Es ist der größte Zusammenschluss von Banken in Deutschland seit der Übernahme der Postbank durch die Deutsche Bank: Am 1. August wird das neue Spitzeninstitut der rund 1.000 Genossenschaftsbanken in Deutschland unter dem Namen DZ Bank an den Start gehen, der Verschmelzungsvertrag wurde unterschrieben.

Die Aktionäre der DZ Bank werden daran 74,4 Prozent halten, die Anteilseigner der WGZ Bank - die 182 Volks- und Raiffeisenbanken aus Nordrhein-Westfalen - 25,6 Prozent. Gleichzeitig hätten die Aufsichtsratsvorsitzenden beider Häuser, Werner Böhnke und Helmut Gottschalk, ihre volle Unterstützung für das Fusionsvorhaben noch einmal bekräftigt, teilten beide Institute gemeinsam mit. Zuletzt waren Unruhen in der mittleren Führungsriege der WGZ laut geworden, weil dort im Zuge der Fusion herbe Einschnitte befürchtet werden.

Kündigungsschutz in NRW

Der um den Standort Düsseldorf kämpfende Betriebsrat der WGZ hat dort mit dem Vorstand einen Kündigungsschutz vereinbart, wonach in der nordrhein-westfälischen Landeshauptstadt 950 Stellen bis Ende 2020 erhalten bleiben. Von den insgesamt 1.300 Arbeitsplätzen sollen 150 abgebaut und die restlichen 200 nach Frankfurt zur DZ Bank verlagert werden. Hier sollen zentrale Funktionen wie Finanzierung und Anlage (Treasury) oder Kommunikation und Marketing angesiedelt sein. Bei der mit einer Bilanzsumme von 408 Mrd. € vier Mal so großen DZ Bank fallen 550 der 4.200 Stellen weg.
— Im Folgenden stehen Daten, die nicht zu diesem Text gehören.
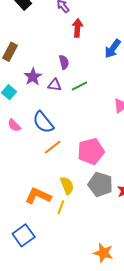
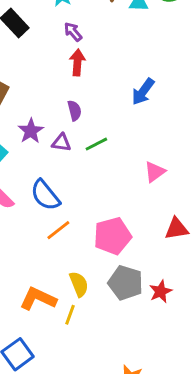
red arrow: (77, 28) -> (77, 62), moved

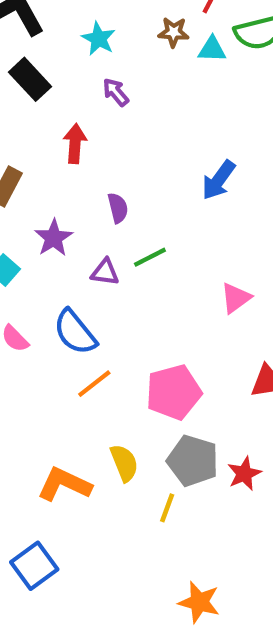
red arrow: (77, 62) -> (75, 144), moved
purple triangle: (61, 143) -> (105, 272), moved
yellow line: (70, 315) -> (167, 508), moved

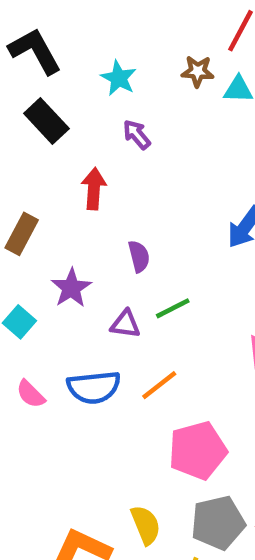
blue semicircle: (75, 332) -> (94, 387), turned -57
orange line: (94, 384) -> (159, 385), moved
gray pentagon: (193, 461) -> (218, 523), turned -30

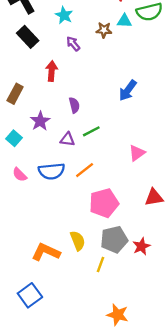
brown star: (198, 71) -> (104, 30), moved

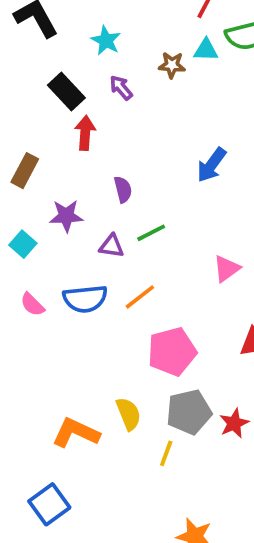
black rectangle: (28, 37) -> (66, 91), moved
purple star: (40, 121) -> (66, 216), turned 30

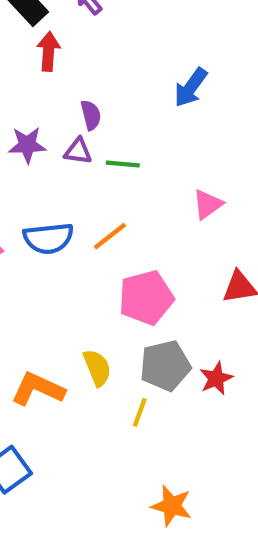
green line: (151, 233) -> (123, 164), turned 32
purple triangle: (112, 246) -> (78, 151), moved

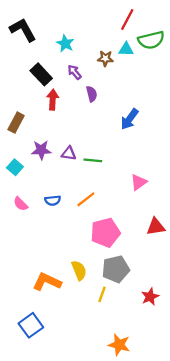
purple semicircle: (91, 115) -> (92, 94), moved
blue semicircle: (48, 238) -> (53, 200), size x0.6
red star: (216, 378) -> (150, 297), moved

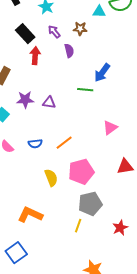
brown star: (105, 58) -> (80, 29), moved
green line: (93, 160) -> (85, 90), moved
yellow semicircle: (79, 270) -> (51, 178), moved

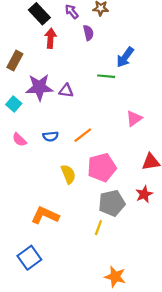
purple star: (25, 100) -> (39, 87), size x1.4
red star: (120, 228) -> (144, 194), moved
Was der Stellenabbau und die Umstrukturierung für die Betreuung der landwirtschaftlichen Kunden bedeutet, ist derzeit noch nicht bekannt. Bei der Vorstellung der Fusionspläne im November 2015 hatte DZ Bank-Chef Wolfgang Kirsch, der auch das neue Institut führen wird, aber gesagt: „Das Agrargeschäft gehört zu unseren Wurzeln und wir werden diesen Bereich eher noch ausbauen." Derzeit kümmert sich bei der DZ Bank ein Team aus acht Mitarbeitern in Frankfurt, Stuttgart, München, Dresden, Hamburg, Oldenburg und Berlin um Landwirte. Die WGZ hat einen Mitarbeiter für diesen Bereich abgestellt. (sp)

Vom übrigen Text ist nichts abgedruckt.